02/24/2026
At 34 years old, Jenn Turner-Dold was diagnosed with a rare and incurable lung disease: Lymphangioleiomyomatosis (LAM).
That diagnosis led her to University of Michigan Health — and to a medical team that would ultimately save her life more than once.
From the very beginning, her pulmonologist, MeiLan Han, M.D. was honest with her: Jenn needed a double lung transplant.
On February 4, 2012, Jenn received her new lungs. But survival was only the beginning.
The anti-rejection medications that protected Jenn’s lungs were hard on her body.
“I gained 100 pounds in a little over a year and battled viruses and infections,” she said.
“Eventually, things stabilized. My wife at the time and I decided to start a family. She carried our daughter.”
Sometime later, however, her breathing suddenly worsened. Extensive pulmonary testing could not identify the cause. Jenn was hospitalized again, and once more, the outlook felt uncertain.
Just before a scheduled bronchoscopy, a newly arrived transplant physician, Dennis Lyu, M.D., asked a simple but pivotal question: “What if this is her heart?”
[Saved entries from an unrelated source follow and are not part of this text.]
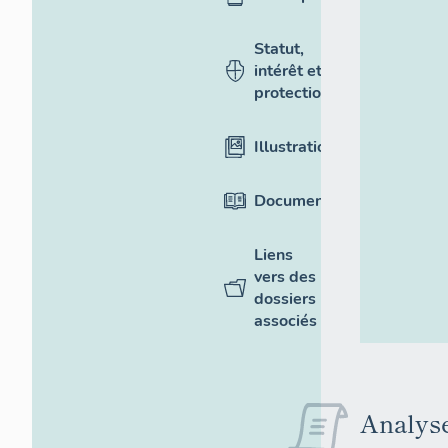
Statut,
intérêt et
protection
Illustrations
Documentation
Liens
vers des
dossiers
associés
Analyse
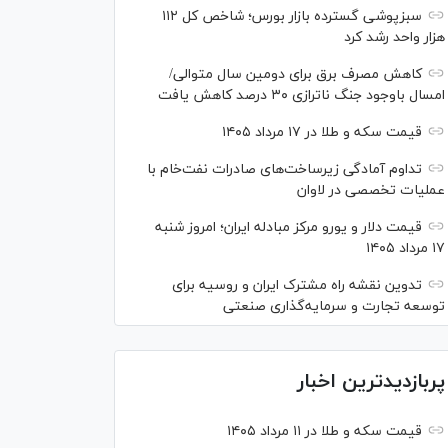
سبزپوشی گسترده بازار بورس؛ شاخص کل ۱۱۲
هزار واحد رشد کرد
کاهش مصرف برق برای دومین سال متوالی/
امسال باوجود جنگ ناترازی ۳۰ درصد کاهش یافت
قیمت سکه و طلا در ۱۷ مرداد ۱۴۰۵
تداوم آمادگی زیرساخت‌های صادرات نفت‌خام با
عملیات تخصصی در لاوان
قیمت دلار و یورو مرکز مبادله ایران؛ امروز شنبه
۱۷ مرداد ۱۴۰۵
تدوین نقشه راه مشترک ایران و روسیه برای
توسعه تجارت و سرمایه‌گذاری صنعتی
پربازدیدترین اخبار
قیمت سکه و طلا در ۱۱ مرداد ۱۴۰۵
Jenn’s mitral valve was severely damaged.
One week before her daughter Avery was born, Jenn underwent a bovine mitral valve replacement and survived and was able to be there when her daughter entered the world.
After surgery, Jenn began cardiac rehab — strengthening her heart the way she had once rebuilt her lungs.
But her underlying disease continued affecting other organs which led to kidney failure. She began dialysis in June 2018.
In 2021, her heart began failing again. She was placed inactive on the kidney transplant list.
Her team decided to close an enlarged atrial septal defect — a small heart shunt she had been born with that had worsened under strain. That bold decision stabilized her and she survived again.
In December 2023, Jenn was once again in worsening heart failure.
Another surgeon at U-M Health presented her case to Dr. Shinichi Fukuhara, who is known for performing high-risk surgeries. In June 2023, he performed another open-heart surgery, clearing scar tissue and correctly placing a mechanical valve inside of her existing valve.
Within one week, she was walking on a treadmill in her ICU room. Jenn is currently listed for a kidney transplant.